BEGIN Given data

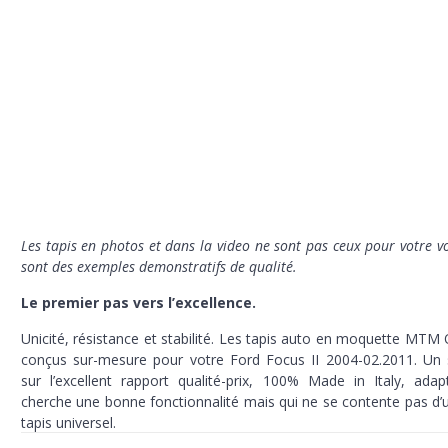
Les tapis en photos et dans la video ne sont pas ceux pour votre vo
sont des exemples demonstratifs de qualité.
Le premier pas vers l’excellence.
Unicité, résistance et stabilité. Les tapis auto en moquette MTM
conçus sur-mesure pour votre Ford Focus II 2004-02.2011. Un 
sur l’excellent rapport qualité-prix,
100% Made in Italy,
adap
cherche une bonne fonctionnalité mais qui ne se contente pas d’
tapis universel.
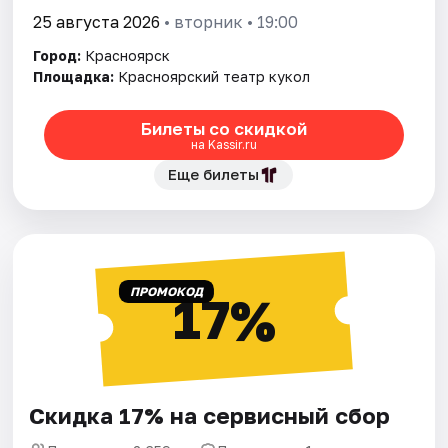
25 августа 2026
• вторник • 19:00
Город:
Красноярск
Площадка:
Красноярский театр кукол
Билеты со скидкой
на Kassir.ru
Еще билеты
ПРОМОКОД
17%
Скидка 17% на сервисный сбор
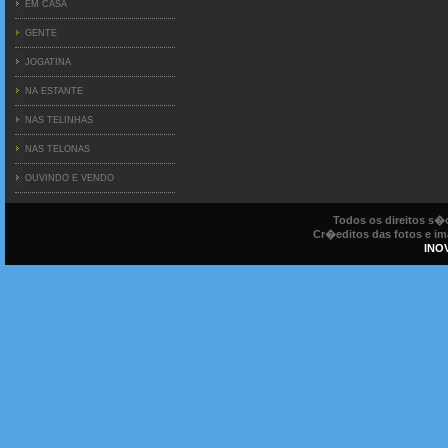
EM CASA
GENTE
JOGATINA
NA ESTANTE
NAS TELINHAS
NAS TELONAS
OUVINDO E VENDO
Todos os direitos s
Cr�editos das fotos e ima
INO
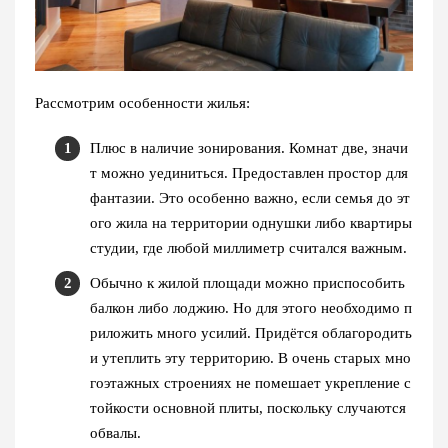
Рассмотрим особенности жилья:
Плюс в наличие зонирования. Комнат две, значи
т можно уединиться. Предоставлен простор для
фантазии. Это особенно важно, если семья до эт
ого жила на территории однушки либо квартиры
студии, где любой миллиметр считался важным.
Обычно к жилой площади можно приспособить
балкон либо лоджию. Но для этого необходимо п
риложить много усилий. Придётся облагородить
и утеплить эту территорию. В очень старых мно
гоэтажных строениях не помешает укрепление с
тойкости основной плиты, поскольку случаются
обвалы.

END Given data

Your task: An exact copy is needed. It runs from the line above containing "Todos os direitos s" down to the line containing "ого жила на территории однушки либо квартиры", both included, with no pictures.

Exercise output:
Todos os direitos s
Cr�editos das fotos e ima
INO
Рассмотрим особенности жилья:
Плюс в наличие зонирования. Комнат две, значи
т можно уединиться. Предоставлен простор для
фантазии. Это особенно важно, если семья до эт
ого жила на территории однушки либо квартиры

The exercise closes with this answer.